L'analyse tactique de George Frêche
Le président DVG de la région Languedoc-Roussillon estime que Martine Aubry a deux chances sur trois de l'emporter face à Ségolène Royal pour la direction du PS, mais que cela constitue une «chance» pour la présidente de la région Poitou-Charente. «Parce que si elle perd, analyse-t-il, elle va perdre à 48% et elle va rester tapie pendant deux ans hors des coups et des flèches pour préparer l'avenir. Et les autres, qui ont cinq présidentiables dans leurs rangs, se battront comme des chiens pendant deux ans».

Ségolène Royal, «la garantie du changement»
La candidate et a promis de s'ouvrir aux équipes de ses concurrents, si les militants la placent en tête du second tour avec une «légitimité» forte.
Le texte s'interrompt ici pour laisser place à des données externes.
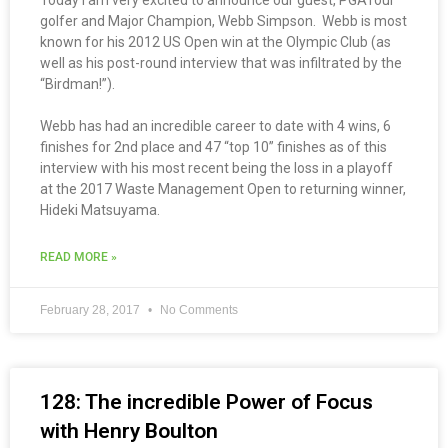
Today I am very excited to announce our guest, PGATour
golfer and Major Champion, Webb Simpson. Webb is most
known for his 2012 US Open win at the Olympic Club (as
well as his post-round interview that was infiltrated by the
“Birdman!”).
Webb has had an incredible career to date with 4 wins, 6
finishes for 2nd place and 47 “top 10” finishes as of this
interview with his most recent being the loss in a playoff
at the 2017 Waste Management Open to returning winner,
Hideki Matsuyama.
READ MORE »
February 28, 2017
No Comments
128: The incredible Power of Focus
with Henry Boulton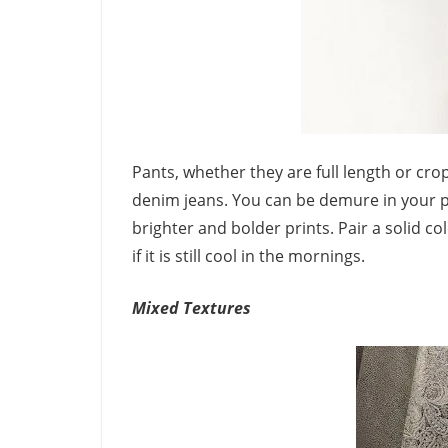
Pants, whether they are full length or cr
denim jeans. You can be demure in your pr
brighter and bolder prints. Pair a solid c
if it is still cool in the mornings.
Mixed Textures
Elle analyse le score de Benoît Hamon comme une volonté de changement. «Je voudrais vous dire que nous sommes la garantie de ce changement, de cet ancrage à gauche, mais aussi de l'ouverture sur toutes les idées neuves», a-t-elle conclu.

Michel Sapin laisse les militants choisir
Le député de l'Indre prédit un résultat «particulièrement serré», refusant comme au premier tour de donner une consigne de vote. «Les militants choisiront, laissons-les faire le plus sereinement possible ce travail difficile», a déclaré dans un communiqué M. Sapin, qui avait soutenu la motion de Bertrand Delanoë.

Aubry: «Cette fois, c'est sûr, le renouvellement aura lieu au PS»
C'est ce qu'a affirmé Martine Aubry sur «France-Info», faisant référence au fait que, pour la première fois, le Premier secrétaire «sera une femme». Elle s'est d'ailleurs engagée à «la mixité» en cas de victoire, et à faire place à «la nouvelle génération» avec Benoît Hamon. Concernant l'alliance avec le MoDem, son principal point de désaccord avec Ségolène Royal, la maire de Lille a rappelé que, si elle avait utilisé cette tactique aux municipales, c'est en suivant les règles du parti. «Nous ne sommes pas allés vers eux, ils sont venus vers la gauche», a-t-elle ajouté.

Martine Aubry n'est pas mauvaise joueuse
Jean-Christophe Cambadélis annonce dans un communiqué que la maire de Lille «ne conteste pas les résultats annoncés hier comme on le déclare faussement la rue de Solférino».

Pour Jack Lang aussi, ce sera Aubry

L'ancien ministre estime que Martine Aubry est «bien placée» pour être élue Premier secrétaire du PS puisque «la quasi-totalité des électeurs de Benoît Hamon» voteront pour elle au 2e tour. Il prévient que si «Ségolène Royal devait l'emporter, aussitôt elle transformerait le Parti socialiste en une machine présidentielle».

Benoît Hamon parie sur Aubry
Le troisième larron a appelé à voter pour la maire de Lille au 2è tour. Il estime qu'«arithmétiquement» celle-ci devrait l'emporter face à Ségolène Royal mais que «le scrutin s'annonce serré». Restant prudent, il ne «crie pas victoire avant».
François Hollande appelle au rassemblement
Le Premier secrétaire sortant du parti socialiste, appelle les socialistes à se rassembler «derrière celle qui sera élue» et «quel que soit son nom». Il a cependant regretté l'absence de majorité lors du congrès de Reims dont il a «déploré la situation et les conséquences».

Vincent Peillon confiant pour Ségolène Royal
Le principal lieutenant de Ségolène Royal, se dit convaincu d'une dynamique qui ira «jusqu'au bout» et permettra à Ségolène Royal d'être élue à la tête du PS. Faisant fi des ralliements et de l'arithmétique, il reste certain de remporter une «victoire non pas contre Martine Aubry mais pour le Parti socialiste».